Gateway Films/Vision Video is an independent Christian film company located in Worcester, Pennsylvania, notable for producing The Cross and the Switchblade and other award-winning films, docu-dramas and documentaries of interest to Christian audiences.

==History==
Founded in 1969, Gateway Films created its niche within the Christian film industry after it was nominated to distribute The Cross and the Switchblade whose producer had entered receivership. Gateway Films afterward produced successful theatrical and television releases, many (such as the original Shadowlands, 1985) in conjunction with the BBC.

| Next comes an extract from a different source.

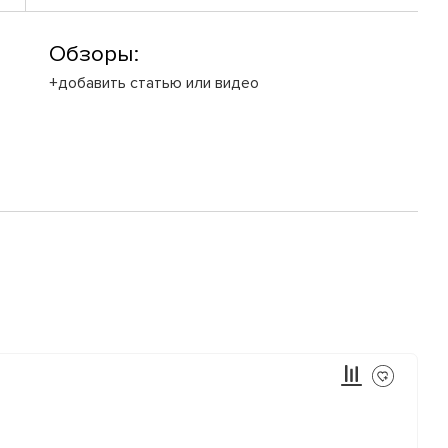
Обзоры:
+добавить статью или видео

Vision Video was formed in 1981 to explore the growing video field. Today it’s a significant producer and vendor of DVD’s geared to Christian and family audiences, the majority of them its own productions or co-productions, and many of them award-winners.

A number of the company's early productions and co-productions focused on Christian biography, such as First Fruits (Count Zinzendorf and Moravian missions), Jan Hus (life and trial of the Bohemian martyr), God's Outlaw (starring Roger Rees as William Tyndale) and John Wycliffe: the Morningstar. Christian biography is a genre to which the company has often returned, as for example in its co-production of Bonhoeffer: Agent of Grace (with the BBC and others) and the 2010 John Wesley: a Heart Transformed Can Change the World (with Foundery Pictures).

The Cross and the Switchblade introduced actor Erik Estrada to film audiences, playing alongside entertainer Pat Boone. Shadowlands with Joss Ackland as C.S. Lewis and Claire Bloom as Joy Gresham, won two BAFTA TV Awards and the 1986 International Emmy for best Drama.

In 2019, Gateway Films/Vision Video became part of the Christian History Institute, also founded by A. Kenneth Curtis. In 2020, Vision Video launched the streaming service Redeem TV.